Your answer must be a single number: how many lines in the records below contain the word "Instagram".

### Excerpted records

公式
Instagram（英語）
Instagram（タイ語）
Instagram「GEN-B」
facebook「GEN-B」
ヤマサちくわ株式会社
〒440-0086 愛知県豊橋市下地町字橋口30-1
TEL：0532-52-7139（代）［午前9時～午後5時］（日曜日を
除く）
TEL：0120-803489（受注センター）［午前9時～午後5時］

######
### Excerpted records

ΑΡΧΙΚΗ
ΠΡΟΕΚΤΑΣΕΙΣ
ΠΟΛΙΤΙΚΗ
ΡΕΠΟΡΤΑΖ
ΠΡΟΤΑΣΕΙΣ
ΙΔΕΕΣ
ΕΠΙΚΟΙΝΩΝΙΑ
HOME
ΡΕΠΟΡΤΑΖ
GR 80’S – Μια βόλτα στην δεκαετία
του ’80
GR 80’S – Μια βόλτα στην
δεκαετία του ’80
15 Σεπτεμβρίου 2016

######
### Excerpted records

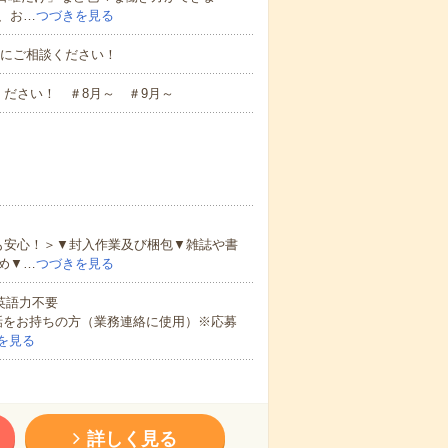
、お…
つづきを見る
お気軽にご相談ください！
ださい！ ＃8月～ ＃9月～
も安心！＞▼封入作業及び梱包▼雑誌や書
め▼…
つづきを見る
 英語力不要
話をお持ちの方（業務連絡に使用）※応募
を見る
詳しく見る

######

- Answer space:
3